Subito dopo, si è tenuta la cerimonia di disvelamento della teca contenente i resti della Fiat Croma “Quarto Savona 15”, dal nome della sigla radio con cui erano chiamati gli uomini della scorta di Giovanni Falcone. Poi il Capo della Polizia ha consegnato i nuovi distintivi di qualifica ai familiari degli agenti caduti nei due attentati mafiosi. Il presidente della Repubblica ha aggiunto, in questa occasione “poche parole“: “Qui vi è un ricordo permanente di entrambe le stragi, un ricordo delle vittime e delle sofferenze e delle vite sconvolte, che costituisce una delle motivazioni che donne e uomini avvertono nel loro impegno“. Poi conclude; “La mia presenza qui vuol testimoniare che questo ricordo appartiene all’intera Repubblica, alle sue istituzioni e ai cittadini. Il dovere della memoria non riguarda solo la polizia, riguarda la Repubblica che ha il dovere di custodirla con grande riconoscenza. Questo è il momento del ricordo che qui– dice riferendosi alla teca contenente i resti della Fiat Croma- si sottolinea con quanto rimane di quell’auto e rimane fortemente nell’animo dei nostri concittadini“. Nell’aula bunker del carcere dell’Ucciardone di Palermo, poi, il presidente Mattarella ha aggiunto: “Nessuna zona grigia, nessuna omertà né tacita connivenza: o si sta contro la mafia o si è complici dei mafiosi. Non vi sono alternative“.
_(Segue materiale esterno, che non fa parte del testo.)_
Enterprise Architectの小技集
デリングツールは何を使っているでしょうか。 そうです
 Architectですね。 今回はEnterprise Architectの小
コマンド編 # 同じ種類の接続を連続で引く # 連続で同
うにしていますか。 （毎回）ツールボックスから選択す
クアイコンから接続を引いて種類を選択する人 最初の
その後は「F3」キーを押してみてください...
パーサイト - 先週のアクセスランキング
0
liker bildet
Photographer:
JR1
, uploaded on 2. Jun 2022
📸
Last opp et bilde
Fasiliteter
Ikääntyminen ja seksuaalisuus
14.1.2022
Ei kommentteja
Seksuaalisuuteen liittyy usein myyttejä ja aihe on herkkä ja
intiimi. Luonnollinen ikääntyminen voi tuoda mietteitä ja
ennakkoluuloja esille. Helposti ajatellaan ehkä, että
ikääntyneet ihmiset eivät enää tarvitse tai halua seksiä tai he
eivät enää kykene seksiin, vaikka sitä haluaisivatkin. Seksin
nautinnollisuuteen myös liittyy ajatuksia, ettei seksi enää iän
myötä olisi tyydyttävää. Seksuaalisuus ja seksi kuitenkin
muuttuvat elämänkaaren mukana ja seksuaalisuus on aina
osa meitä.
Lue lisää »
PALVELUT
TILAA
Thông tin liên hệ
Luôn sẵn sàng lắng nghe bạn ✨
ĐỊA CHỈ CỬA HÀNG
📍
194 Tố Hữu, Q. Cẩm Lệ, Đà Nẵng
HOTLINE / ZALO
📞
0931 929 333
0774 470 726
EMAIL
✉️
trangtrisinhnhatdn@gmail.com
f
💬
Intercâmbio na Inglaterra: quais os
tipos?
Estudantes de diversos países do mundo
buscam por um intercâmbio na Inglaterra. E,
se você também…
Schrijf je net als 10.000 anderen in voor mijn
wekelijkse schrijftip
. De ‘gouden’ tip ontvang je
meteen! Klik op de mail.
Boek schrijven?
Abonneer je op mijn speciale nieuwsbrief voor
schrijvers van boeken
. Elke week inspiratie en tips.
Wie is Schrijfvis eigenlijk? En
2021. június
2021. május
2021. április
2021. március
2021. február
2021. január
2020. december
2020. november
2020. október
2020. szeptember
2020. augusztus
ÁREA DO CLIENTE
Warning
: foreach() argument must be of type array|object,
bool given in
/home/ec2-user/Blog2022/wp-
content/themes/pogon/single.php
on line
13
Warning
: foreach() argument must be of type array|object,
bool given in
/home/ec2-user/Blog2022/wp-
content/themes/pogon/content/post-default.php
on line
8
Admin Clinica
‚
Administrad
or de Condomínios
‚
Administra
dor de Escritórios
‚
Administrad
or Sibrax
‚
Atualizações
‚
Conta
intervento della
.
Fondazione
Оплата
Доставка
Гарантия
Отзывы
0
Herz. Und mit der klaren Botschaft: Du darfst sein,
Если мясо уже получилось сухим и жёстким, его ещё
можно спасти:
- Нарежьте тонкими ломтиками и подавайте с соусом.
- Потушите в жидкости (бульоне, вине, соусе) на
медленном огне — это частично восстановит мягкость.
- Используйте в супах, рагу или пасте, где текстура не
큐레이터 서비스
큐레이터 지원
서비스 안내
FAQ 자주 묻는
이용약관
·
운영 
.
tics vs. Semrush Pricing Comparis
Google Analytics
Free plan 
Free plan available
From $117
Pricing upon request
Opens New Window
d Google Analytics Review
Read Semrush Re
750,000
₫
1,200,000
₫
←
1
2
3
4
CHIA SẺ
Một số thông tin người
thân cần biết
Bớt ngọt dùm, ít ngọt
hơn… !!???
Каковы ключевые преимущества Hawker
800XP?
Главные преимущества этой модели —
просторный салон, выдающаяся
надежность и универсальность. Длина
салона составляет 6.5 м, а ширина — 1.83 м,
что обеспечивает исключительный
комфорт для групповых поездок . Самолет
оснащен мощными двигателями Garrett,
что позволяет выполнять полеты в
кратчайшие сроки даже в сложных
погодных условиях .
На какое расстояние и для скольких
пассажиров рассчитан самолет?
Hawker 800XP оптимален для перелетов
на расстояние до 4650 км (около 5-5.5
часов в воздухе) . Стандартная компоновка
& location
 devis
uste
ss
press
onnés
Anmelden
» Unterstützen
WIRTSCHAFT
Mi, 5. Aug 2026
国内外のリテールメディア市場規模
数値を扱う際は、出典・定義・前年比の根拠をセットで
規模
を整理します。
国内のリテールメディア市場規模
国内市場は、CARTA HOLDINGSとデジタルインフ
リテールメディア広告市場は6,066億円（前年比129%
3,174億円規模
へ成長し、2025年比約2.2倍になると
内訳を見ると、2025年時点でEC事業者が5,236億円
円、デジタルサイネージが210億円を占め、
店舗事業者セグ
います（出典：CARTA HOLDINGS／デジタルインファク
Alle 15:00, la cerimonia continuerà del “Giardino della memoria” di Capaci, nella zona sottostante il tratto autostradale interessato dall’attentato. Qui, l’associazione Quarto Savona 15 ha organizzato una competizione canora, valutata da una giuria, alla quale parteciperanno gli studenti dei cinque istituti superiori di Palermo, che hanno composto e arraggianto alcune canzoni rap dedicate ai caduti di Capaci. Al termine della competizione, è prevista l’arrampicata delle Fiamme Oro della polizia sulla collina che sovrasta la casina con la scritta “No Mafia”: allo scoccare delle 17.58, verranno srotolato uno striscione tricolore con la scritta “#SiamoCapaci” e le gigantografie coi volti dei caduti nelle stragi. Infine, la giornata di commemorazione terminerà con la messa in memoria delle vittime, nella chiesa di San Domenico, che ospita le spoglie del Falcone.